A man goes into heaven and there he meets Jesus. He asks Jesus what that broken clock is there for. Jesus says, "That is Mother Teresa's clock, it has never moved because she has never lied." "There is Abraham Lincoln's clock. He has lied twice so it has moved twice." "Where is Donald Trump's?" asks the man. Jesus answers, "It is in my office, I am using it as a ceiling fan."
How many Germans does it take to change a light bulb? -- One. They are efficient and don't have humor.
You know what they say about dark humor: it hits harder than a drunk parent.
I'm trying to come up with a set-up for an amputee joke, but I'm stumped.
What do you call a Chinese person with no legs?
Lim Ping.
what's the difference between morbid humor & dark humor?
dark humor fits 10 people in 1 container.
morbid humor fits 1 person on ten containers.
Why aren't emos and trees friends?

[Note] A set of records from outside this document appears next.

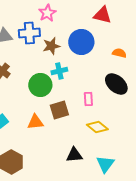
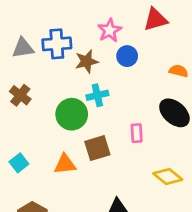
pink star: (47, 13) -> (110, 30), moved
red triangle: (102, 15) -> (156, 20), turned -30
blue circle: (81, 42) -> (127, 56), size x0.6
yellow diamond: (97, 127) -> (168, 176), moved

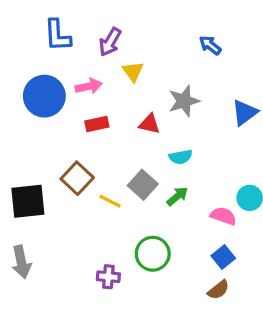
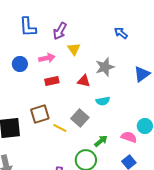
blue circle: (44, 96) -> (20, 64), size x0.6
brown square: (77, 178) -> (40, 114), turned 30
green arrow: (177, 196) -> (101, 141), moved

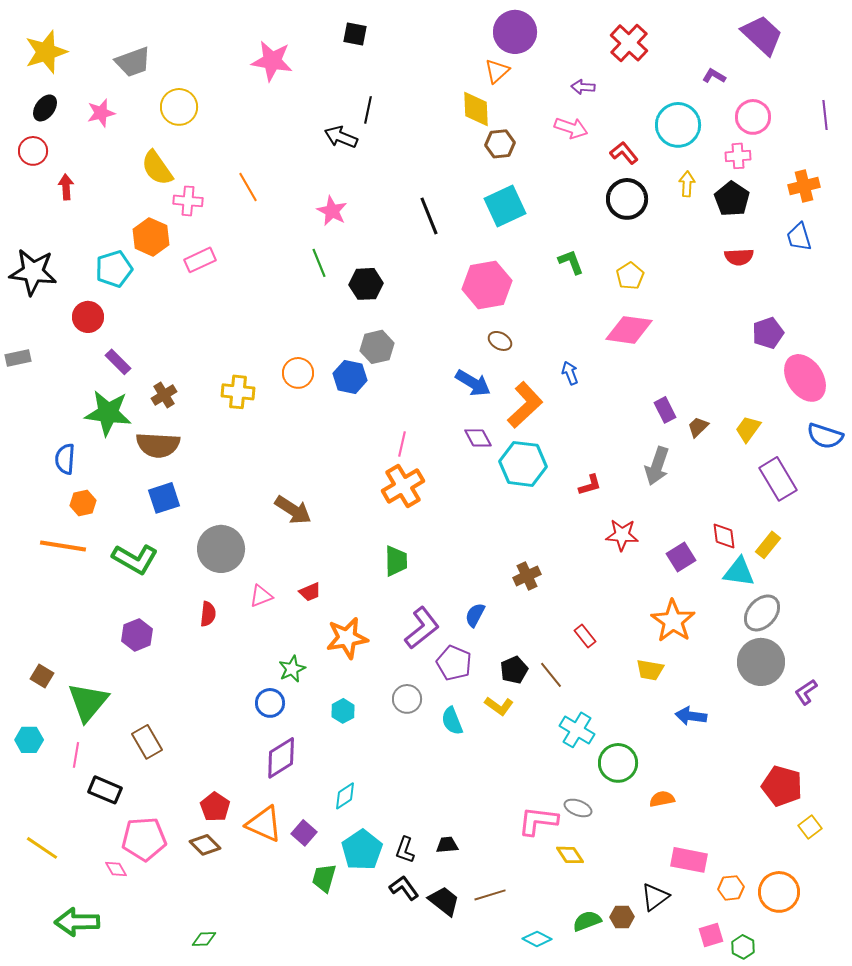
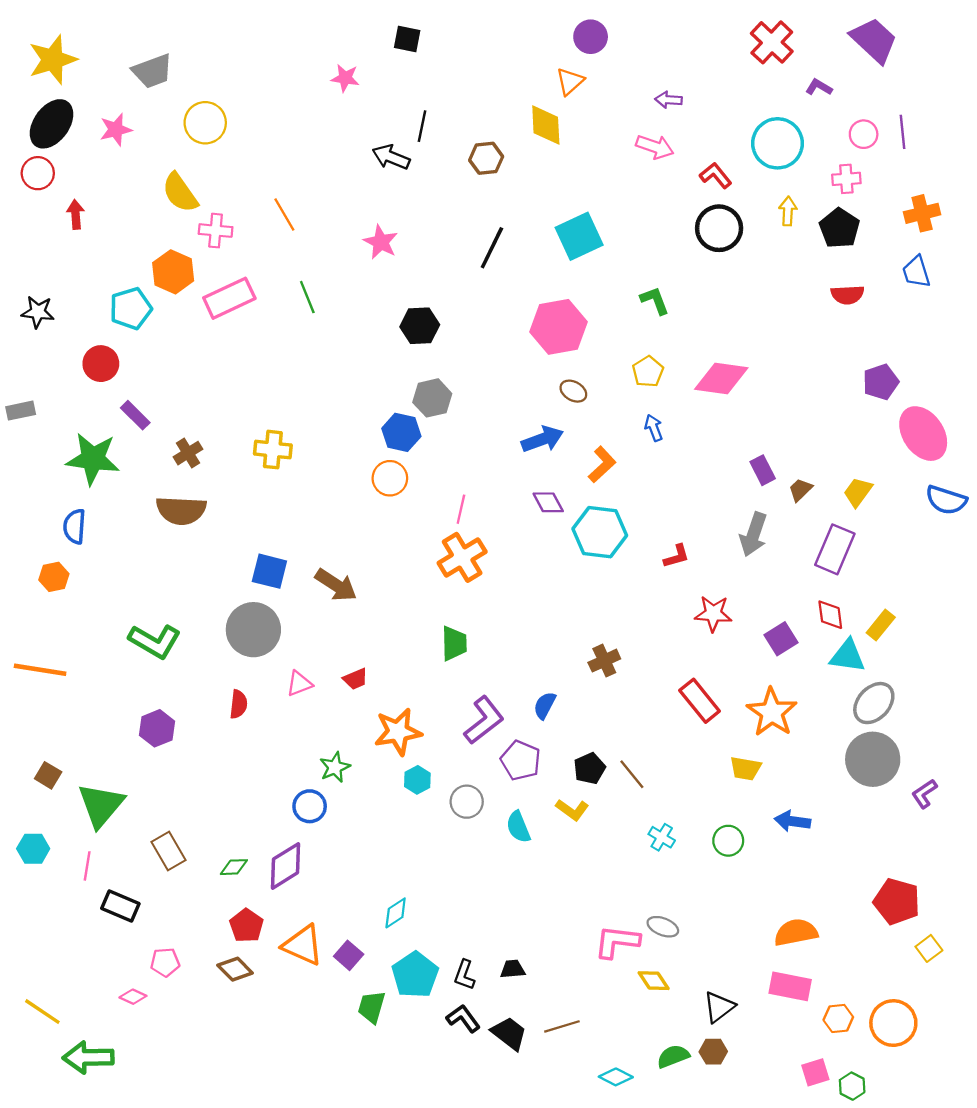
purple circle: (515, 32) -> (591, 37), size x0.7
red cross: (629, 43) -> (772, 42), moved
pink star: (272, 61) -> (345, 78), moved, size x0.6
black ellipse: (45, 108) -> (52, 124), size x1.6
purple line: (825, 115) -> (903, 132), moved
pink circle: (753, 117) -> (864, 134), size x0.7
brown hexagon: (500, 144) -> (486, 158), moved
black line: (429, 216) -> (492, 248), turned 48
pink rectangle: (200, 260) -> (229, 298), size x1.4
green line: (319, 263) -> (307, 297), moved
black star: (33, 272) -> (38, 312), size x0.6
yellow pentagon: (630, 276) -> (648, 372), moved
orange circle: (298, 373) -> (390, 478), moved
blue arrow: (473, 383) -> (542, 439), turned -51
orange L-shape: (525, 405) -> (602, 464), size x0.7
green star: (108, 413) -> (93, 459), moved
purple rectangle: (778, 479) -> (835, 549), moved, turned 54
blue square: (164, 498) -> (269, 571), moved, turned 32
orange hexagon: (83, 503) -> (54, 577), moved
orange line: (63, 546) -> (40, 670), moved
red rectangle: (585, 636) -> (700, 701), moved, size x1.6
cyan hexagon: (343, 711) -> (417, 780), moved
cyan cross: (577, 730) -> (662, 837), size x0.7
purple diamond: (281, 758) -> (285, 866), moved
green circle: (618, 763) -> (728, 841), moved, size x0.7
orange semicircle: (662, 799) -> (796, 932), moved, size x1.5
pink pentagon: (144, 839) -> (165, 962), size x0.6
yellow line: (42, 848) -> (42, 1012), moved
pink diamond: (116, 869) -> (133, 997), turned -35
black triangle: (655, 897) -> (719, 1007), moved
green diamond: (204, 939) -> (234, 867), moved

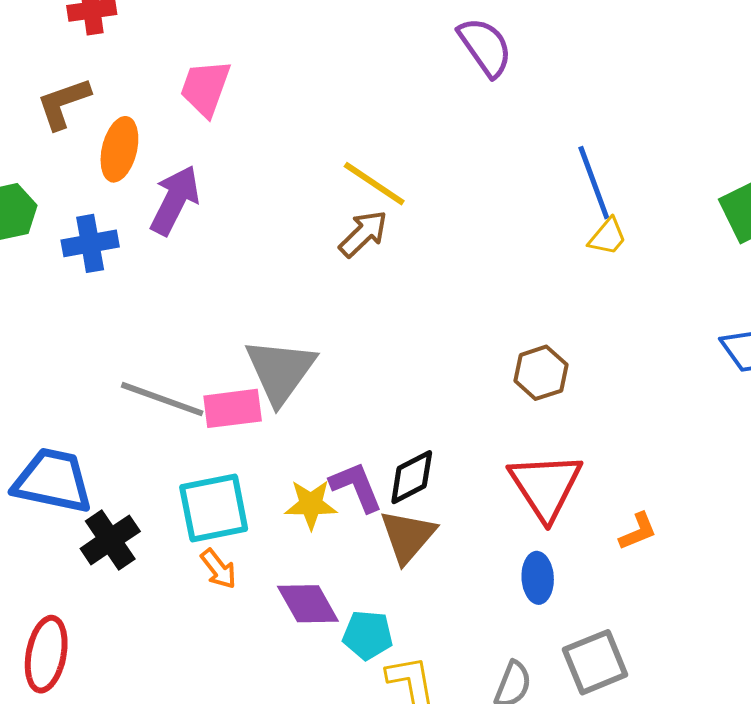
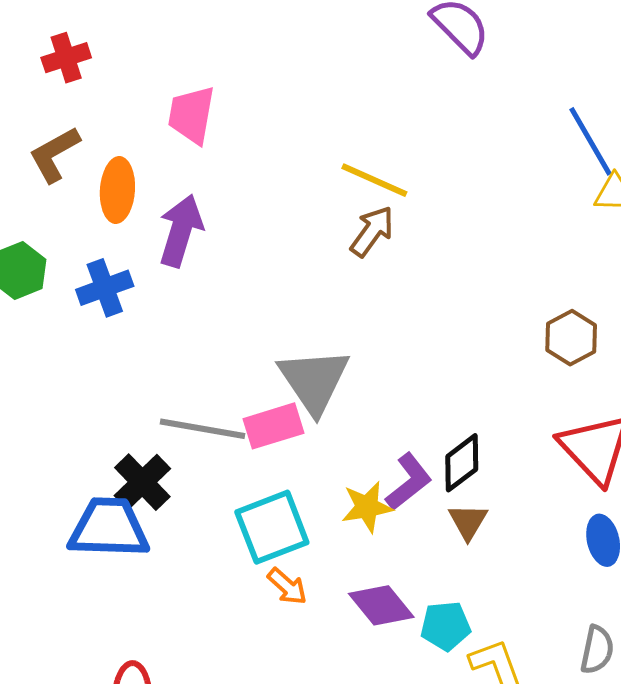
purple L-shape: (356, 487) -> (409, 482), turned 84
brown triangle: (408, 536) -> (468, 522), size x0.7
black cross: (110, 540) -> (142, 482), moved

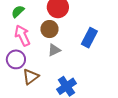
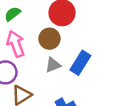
blue rectangle: (89, 38) -> (80, 63), moved

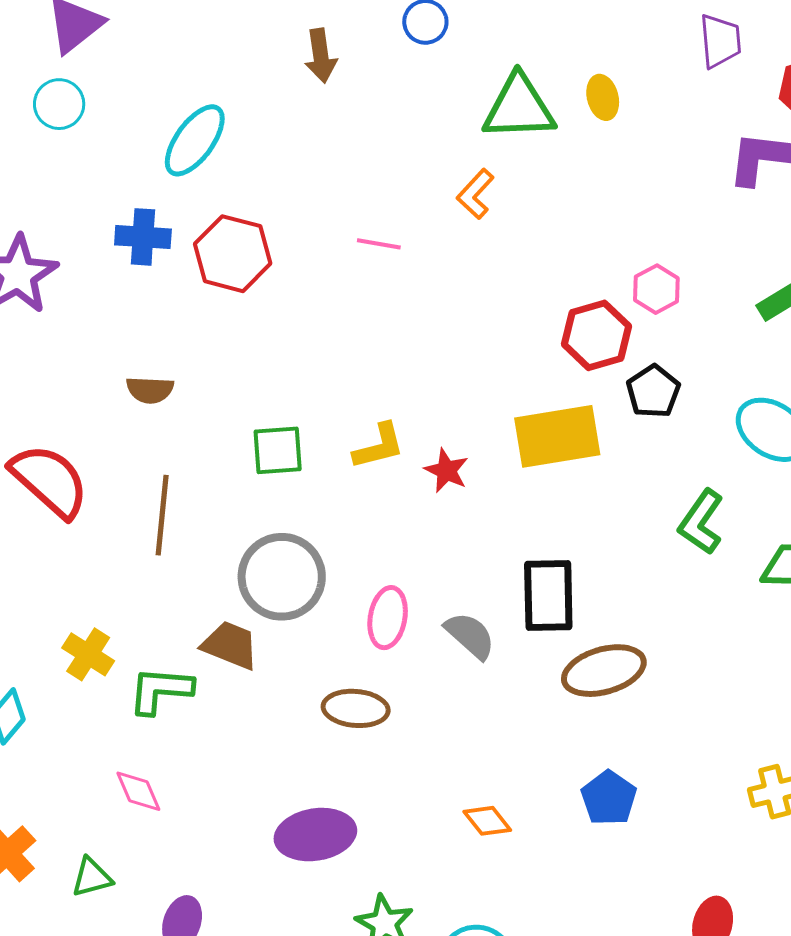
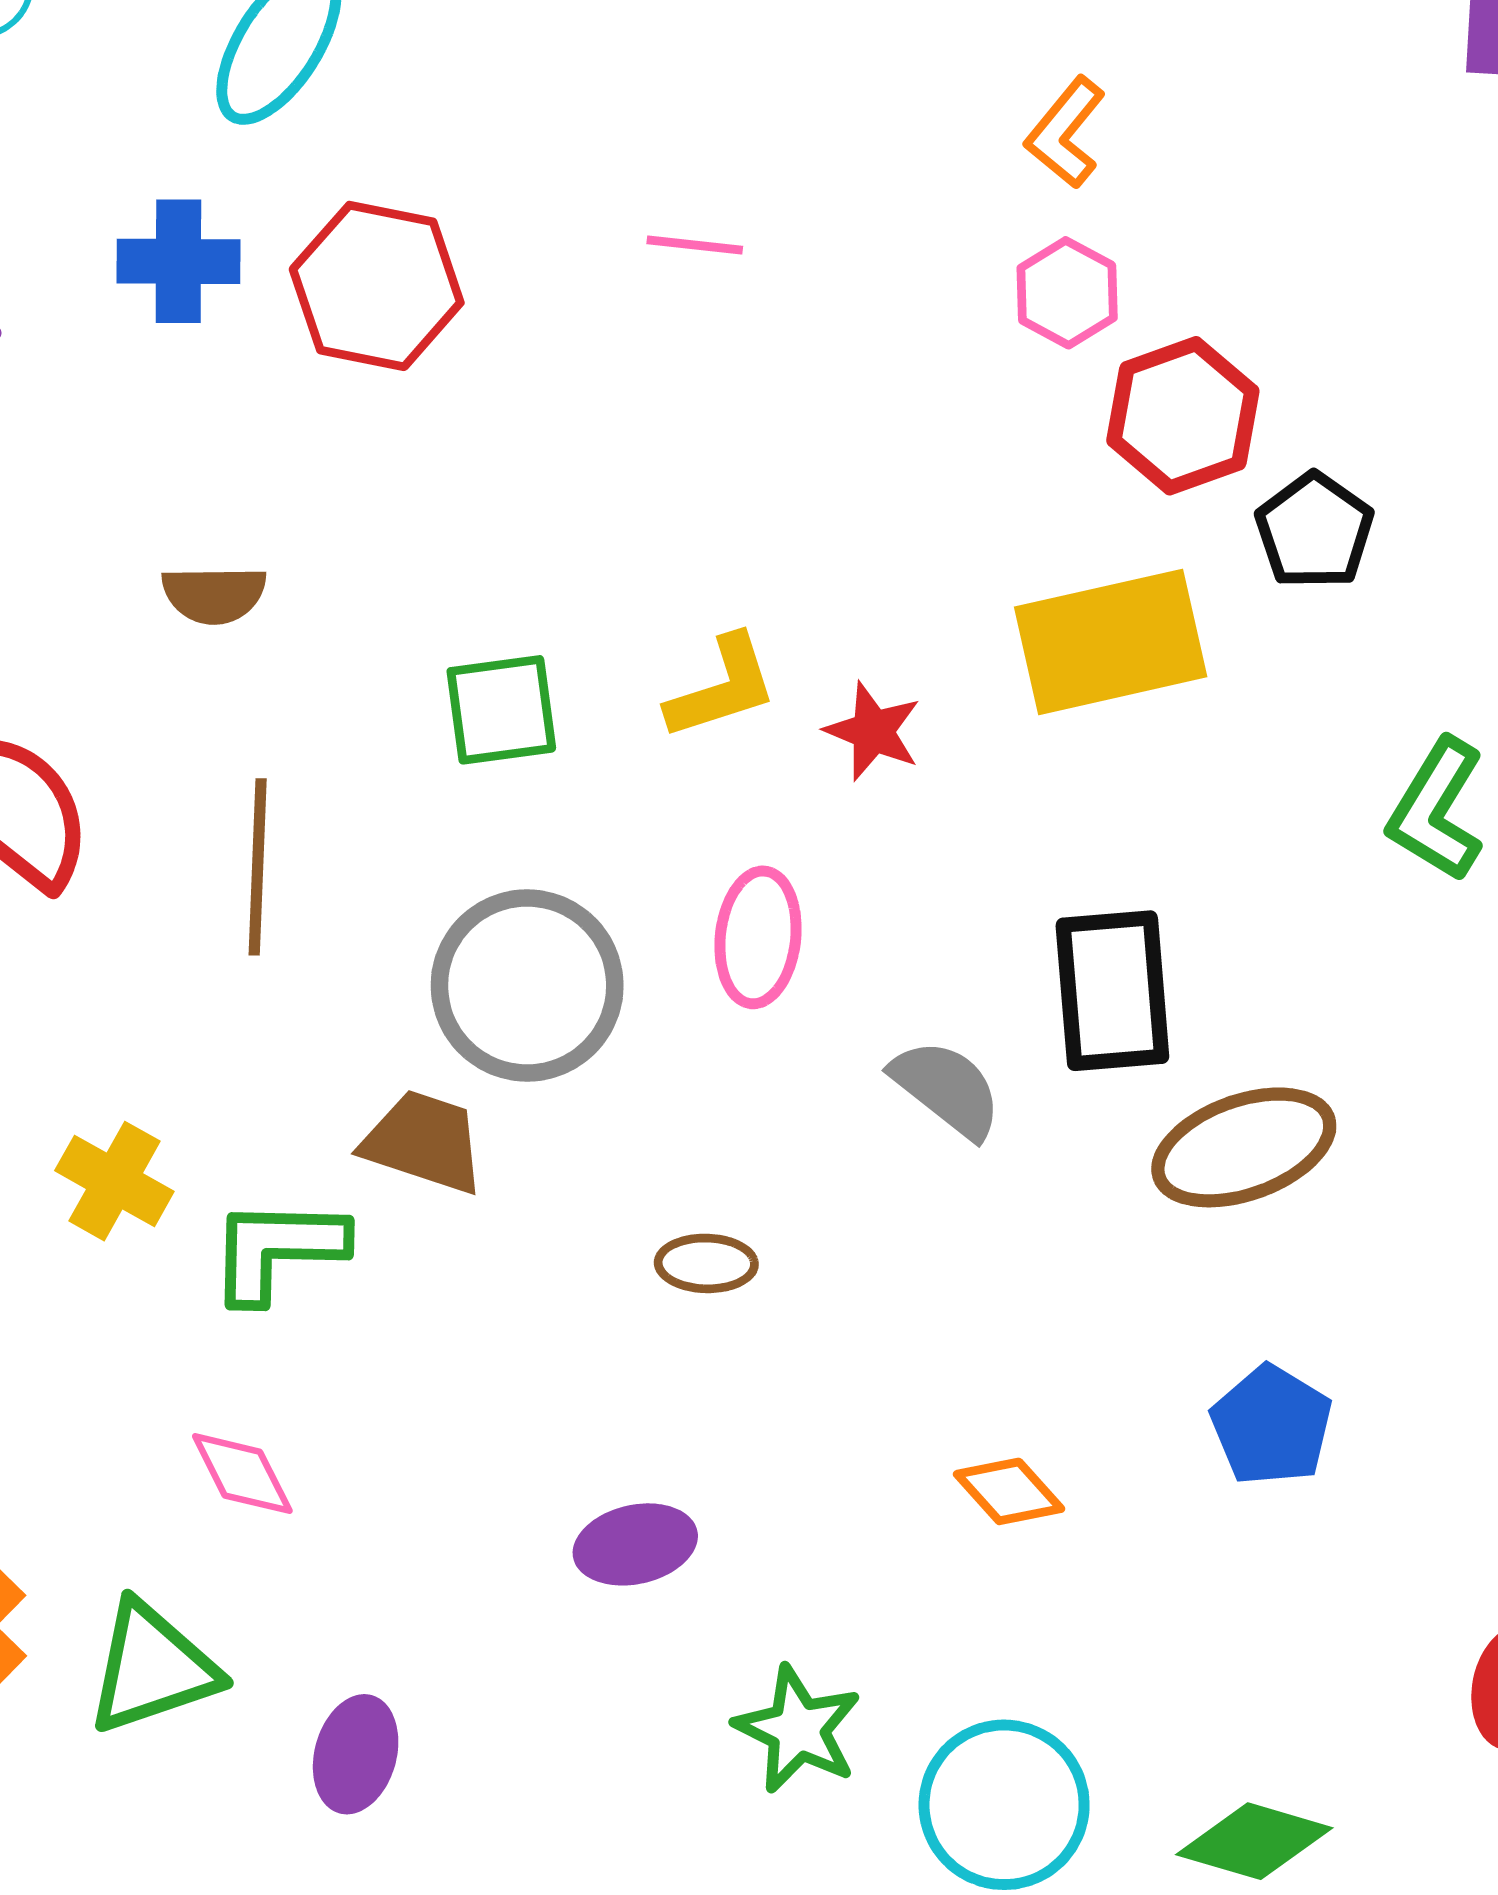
orange L-shape: (475, 194) -> (1065, 133), moved
pink hexagon: (656, 289) -> (1067, 293), moved
pink ellipse: (388, 618) -> (758, 937), moved
brown ellipse: (356, 708) -> (706, 1263), size x0.7
purple ellipse: (315, 835) -> (635, 1544), size x0.7
green triangle: (92, 877) -> (152, 1668), size x1.5

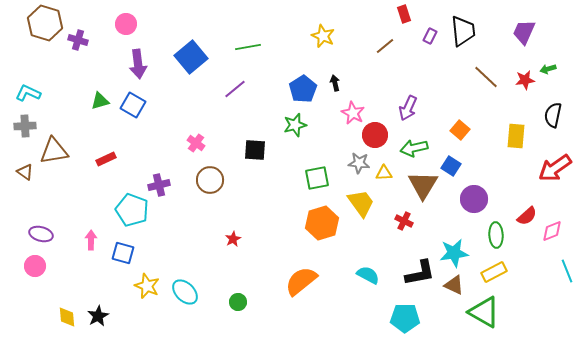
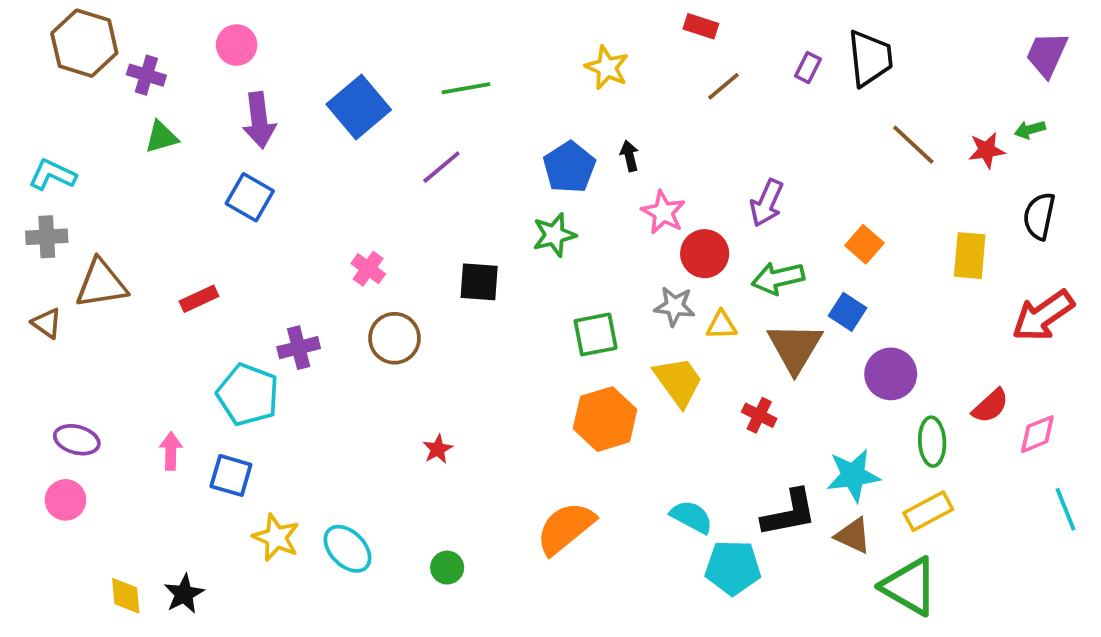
red rectangle: (404, 14) -> (701, 26), moved, turned -54
purple trapezoid: (524, 32) -> (1047, 54), moved
green triangle: (100, 101) -> (161, 137), moved
cyan pentagon: (405, 318) -> (733, 568), moved

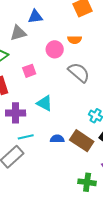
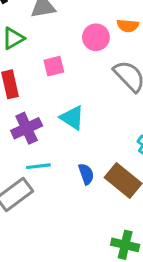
purple cross: (16, 113) -> (27, 128), turned -30
blue semicircle: (57, 139) -> (86, 174), turned 64

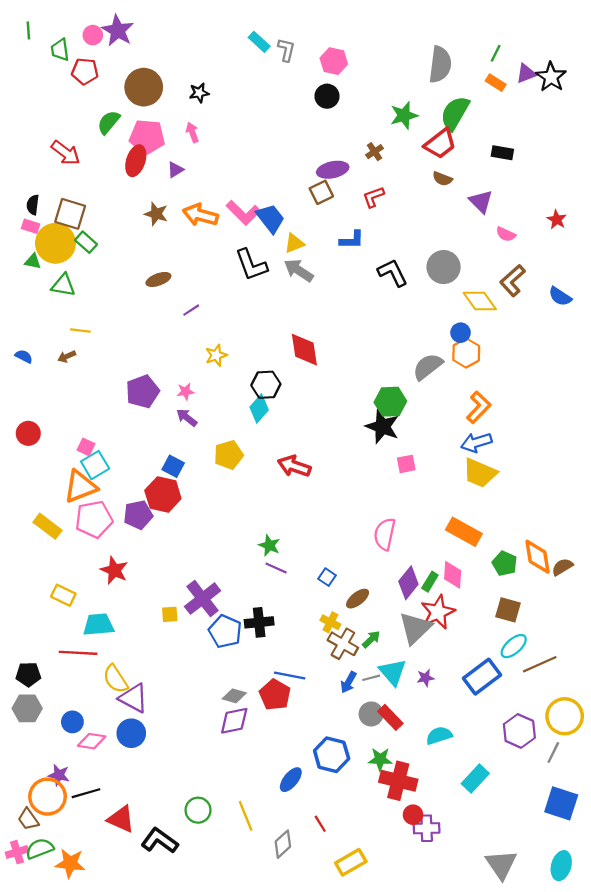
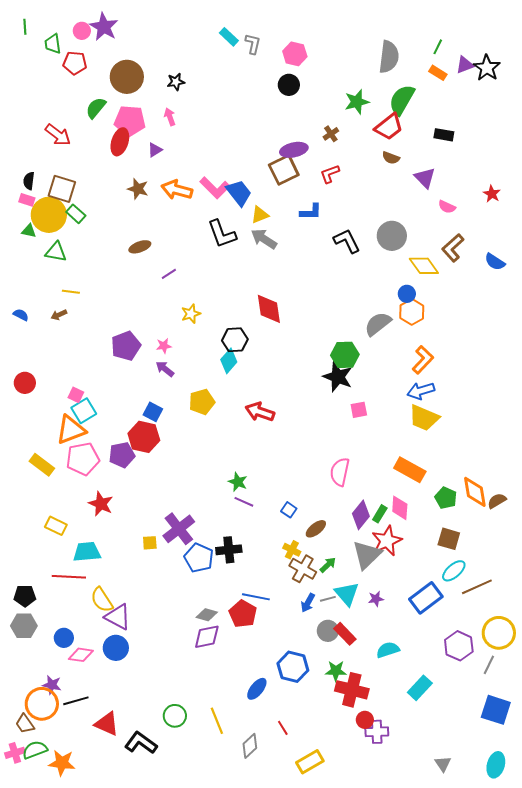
brown square: (321, 192) -> (284, 170), size x1.4
gray triangle: (501, 864) -> (443, 764), size x0.6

Because the tree leaves them hanging.
Why did the sperm cross the road?
Because I put the wrong socks on this morning.
Mum: If your friend jumped off a cliff, would you?
Me: Oh yeah, no doubt my friend wouldn't even have to jump first.
Crappy joke warning: How does Spongebob have fun? He smokes seaweed.
I'm not fat!!
I'm a Nutritional Overachiever.
Coronavirus walks into a bar and tells the bartender, "Gimme a shot of whiskey, will ya?"
The bartender says, "Sorry. We don't serve viruses here."
Corona replies, "Well, you're not a very good host."